Although the Wife of Bath typically uses her canny maneuvers to deceive her husbands, she also uses scripture references to outsmart the Pardoner into believing that each of her words is true. Due to the fact that the wife was unable to read the Bible, it is known that each allusion she makes to it is only interpreted from what she has learned by listening. However, other listeners of the story, such as the Pardoner, are put into their place when the wife says:
Men may divine and glosen up and down,
But wel I woot, expres, withouten lie,
God bad us for to wexe and multiplye:
That gentil text can I wel understonde. (26-29)

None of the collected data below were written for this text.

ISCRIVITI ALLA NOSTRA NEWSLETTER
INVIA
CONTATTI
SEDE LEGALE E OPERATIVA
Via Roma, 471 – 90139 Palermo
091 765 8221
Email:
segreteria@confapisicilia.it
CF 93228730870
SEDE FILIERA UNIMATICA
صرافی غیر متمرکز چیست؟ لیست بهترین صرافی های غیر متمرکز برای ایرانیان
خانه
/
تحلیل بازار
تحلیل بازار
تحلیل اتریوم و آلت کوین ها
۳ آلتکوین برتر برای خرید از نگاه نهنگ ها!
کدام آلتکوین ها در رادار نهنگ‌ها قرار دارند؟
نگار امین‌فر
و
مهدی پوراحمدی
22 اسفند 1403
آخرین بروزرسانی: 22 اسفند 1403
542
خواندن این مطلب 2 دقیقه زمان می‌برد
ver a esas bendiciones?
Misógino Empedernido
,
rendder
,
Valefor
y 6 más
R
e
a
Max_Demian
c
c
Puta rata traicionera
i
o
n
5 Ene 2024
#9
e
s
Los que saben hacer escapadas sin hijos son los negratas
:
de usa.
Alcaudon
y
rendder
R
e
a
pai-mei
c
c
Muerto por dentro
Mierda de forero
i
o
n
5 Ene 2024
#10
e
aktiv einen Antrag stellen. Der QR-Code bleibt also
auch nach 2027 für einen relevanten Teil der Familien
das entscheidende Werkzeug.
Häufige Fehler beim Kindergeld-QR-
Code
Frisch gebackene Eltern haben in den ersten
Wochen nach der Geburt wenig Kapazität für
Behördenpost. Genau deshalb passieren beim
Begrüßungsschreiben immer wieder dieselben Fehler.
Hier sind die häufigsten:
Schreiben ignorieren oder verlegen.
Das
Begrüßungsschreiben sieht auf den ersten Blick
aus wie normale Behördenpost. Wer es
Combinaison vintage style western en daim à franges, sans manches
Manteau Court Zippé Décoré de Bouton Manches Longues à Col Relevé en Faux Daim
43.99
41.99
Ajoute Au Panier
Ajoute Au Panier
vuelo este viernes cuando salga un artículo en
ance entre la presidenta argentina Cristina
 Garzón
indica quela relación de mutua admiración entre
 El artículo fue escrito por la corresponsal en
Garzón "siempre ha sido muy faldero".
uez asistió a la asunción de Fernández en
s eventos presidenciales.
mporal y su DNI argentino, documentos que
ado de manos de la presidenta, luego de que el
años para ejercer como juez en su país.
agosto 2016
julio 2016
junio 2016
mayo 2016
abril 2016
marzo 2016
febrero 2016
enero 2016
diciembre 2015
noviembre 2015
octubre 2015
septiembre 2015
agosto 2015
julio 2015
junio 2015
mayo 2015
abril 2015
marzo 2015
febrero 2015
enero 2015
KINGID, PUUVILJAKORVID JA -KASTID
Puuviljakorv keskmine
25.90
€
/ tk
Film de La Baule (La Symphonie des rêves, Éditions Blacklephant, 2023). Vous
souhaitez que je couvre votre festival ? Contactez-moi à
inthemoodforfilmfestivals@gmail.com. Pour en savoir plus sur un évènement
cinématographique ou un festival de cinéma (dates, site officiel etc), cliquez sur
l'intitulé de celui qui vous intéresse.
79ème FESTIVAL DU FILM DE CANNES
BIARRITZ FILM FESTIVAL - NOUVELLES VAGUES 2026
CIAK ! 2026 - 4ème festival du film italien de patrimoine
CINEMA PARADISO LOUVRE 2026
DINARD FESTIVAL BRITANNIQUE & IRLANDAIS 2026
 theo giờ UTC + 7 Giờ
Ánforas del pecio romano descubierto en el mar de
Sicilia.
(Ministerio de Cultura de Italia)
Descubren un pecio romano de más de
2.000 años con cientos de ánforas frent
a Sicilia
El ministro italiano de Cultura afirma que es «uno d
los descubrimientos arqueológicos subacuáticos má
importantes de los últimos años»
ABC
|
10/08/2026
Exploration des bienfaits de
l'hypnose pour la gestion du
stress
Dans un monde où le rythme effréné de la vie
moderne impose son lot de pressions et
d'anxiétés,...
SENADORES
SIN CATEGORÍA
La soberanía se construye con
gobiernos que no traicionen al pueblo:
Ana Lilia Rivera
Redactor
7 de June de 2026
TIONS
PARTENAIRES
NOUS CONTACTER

The wife points out that men are inferior to women when it comes to reading and interpreting, but then quotes the scripture of Genesis to claim that her knowledge of the Bible is just as good as those of men. Because of her several allusions to the Bible, the other men begin to view her as somewhat educated. In doing so, men are actually proving their inferiority to women by being unable to identify the mistakes in the wife’s interpretation of the scripture. For example, the Pardoner asks the wife to “Telle forth youre tale; spareth for no man, / And teche us yonge men of youre practike” (192-193). After the Wife of Bath uses scripture and other readings selectively, she is able to gain dominance over the Pardoner, who believes and wants to follow every word she says. Overall, the wife’s experience in manipulation allows her to deceive the men into believing her outrageous attempts to defend herself with scripture readings.

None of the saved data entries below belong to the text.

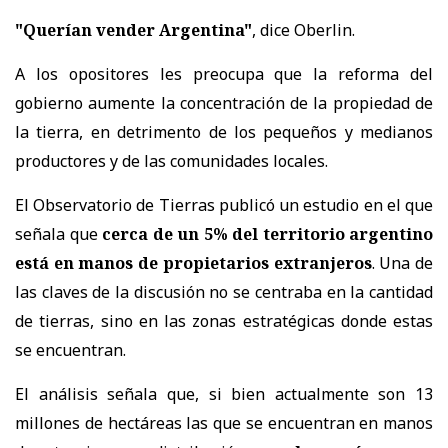
"Querían vender Argentina"
, dice Oberlin.
A los opositores les preocupa que la reforma del
gobierno aumente la concentración de la propiedad de
la tierra, en detrimento de los pequeños y medianos
productores y de las comunidades locales.
El Observatorio de Tierras publicó un estudio en el que
señala que
cerca de un 5% del territorio argentino
está en manos de propietarios extranjeros
. Una de
las claves de la discusión no se centraba en la cantidad
de tierras, sino en las zonas estratégicas donde estas
se encuentran.
El análisis señala que, si bien actualmente son 13
millones de hectáreas las que se encuentran en manos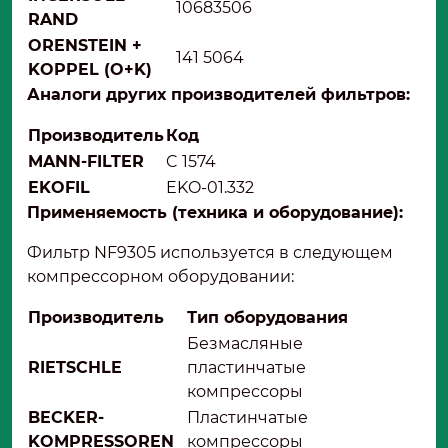
10683506
RAND
ORENSTEIN +
141 5064
KOPPEL (O+K)
Аналоги других производителей фильтров:
Производитель
Код
MANN-FILTER
C 1574
EKOFIL
EKO-01.332
Применяемость (техника и оборудование):
Фильтр NF9305 используется в следующем
компрессорном оборудовании:
Производитель
Тип оборудования
Безмасляные
RIETSCHLE
пластинчатые
компрессоры
BECKER-
Пластинчатые
KOMPRESSOREN
компрессоры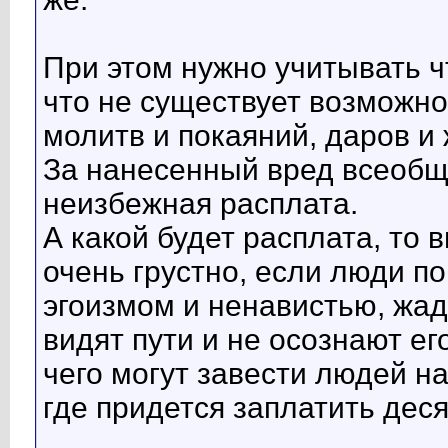
При этом нужно учитывать чт
что не существует возможно
молитв и покаяний, даров и
За нанесенный вред всеобщ
неизбежная расплата.
А какой будет расплата, то
очень грустно, если люди п
эгоизмом и ненавистью, жад
видят пути и не осознают ег
чего могут завести людей на
где придется заплатить дес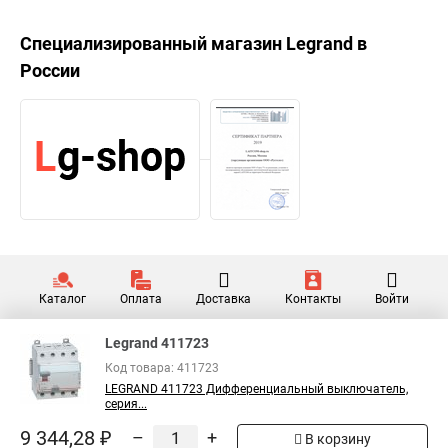
Специализированный магазин
Legrand
в
России
Каталог
Оплата
Доставка
Контакты
Войти
Legrand 411723
Код товара: 411723
LEGRAND 411723 Дифференциальный выключатель,
серия...
9 344,28 ₽
–
+
В корзину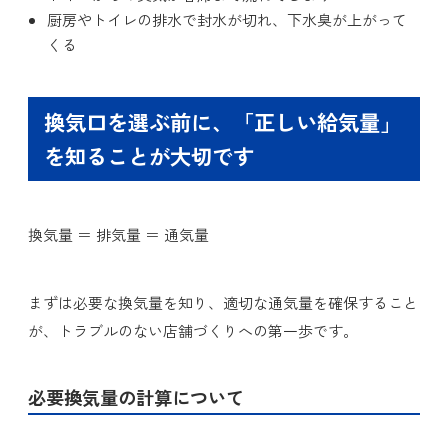
厨房やトイレの排水で封水が切れ、下水臭が上がって
くる
換気口を選ぶ前に、「正しい給気量」
を知ることが大切です
換気量 ＝ 排気量 ＝ 通気量
まずは必要な換気量を知り、適切な通気量を確保すること
が、トラブルのない店舗づくりへの第一歩です。
必要換気量の計算について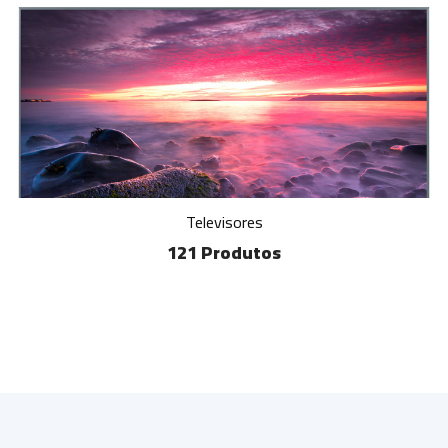
Televisores
121 Produtos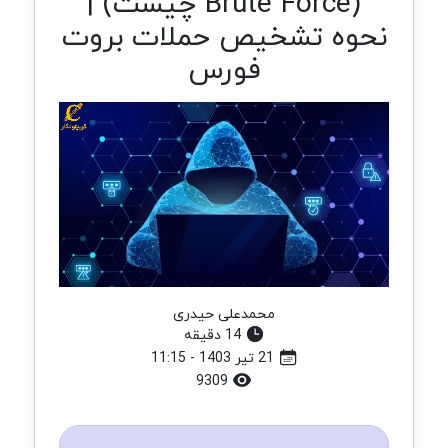
(Brute Force چیست) |
نحوه تشخیص حملات بروت
فورس
محمدعلی حیدری
14 دقیقه
21 تیر 1403 - 11:15
9309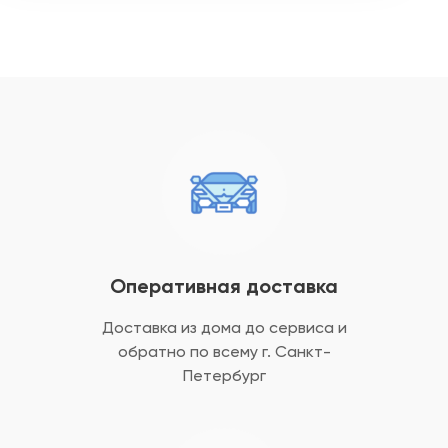
Оперативная доставка
Доставка из дома до сервиса и
обратно
по всему г. Санкт-
Петербург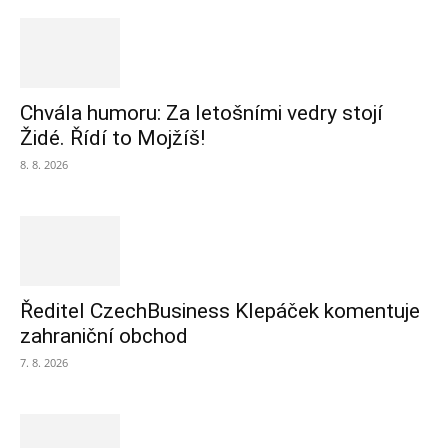
Chvála humoru: Za letošními vedry stojí
Židé. Řídí to Mojžíš!
8. 8. 2026
Ředitel CzechBusiness Klepáček komentuje
zahraniční obchod
7. 8. 2026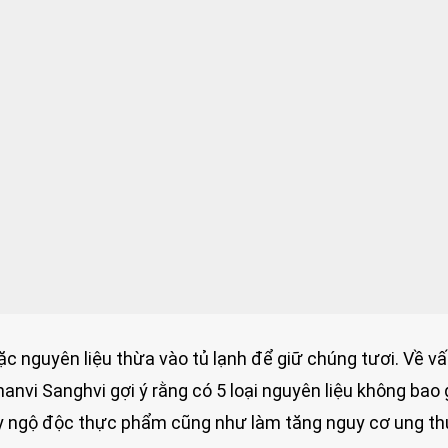
c nguyên liệu thừa vào tủ lạnh để giữ chúng tươi. Về v
nvi Sanghvi gợi ý rằng có 5 loại nguyên liệu không bao 
ây ngộ độc thực phẩm cũng như làm tăng nguy cơ ung th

Experiences and a passion for being sly truly allow women to take control over the gender war, even though men are more literate during this time. The medieval church may have believed that intellect and reason were the stronger values of human nature, but the Wife of Bath uses her passion and materialistic values of human nature to defeat her husbands and many other men throughout her prologue. Although she knows society typically gives all power to the man, she uses her deceitfulness to gain the power, money, and riches of five men. Chaucer is able to develop a female point of view that is worth appreciating, even though the Wife of Bath’s character would be considered extremely heinous at the time it was written. Doing this, however, creates a fantasy for the typical fourteenth century Christian woman. By introducing literacy and gender into The Canterbury Tales, Chaucer satirizes the stereotypes of women and creates an entirely new viewpoint of marriage to the fourteenth and fifteenth century.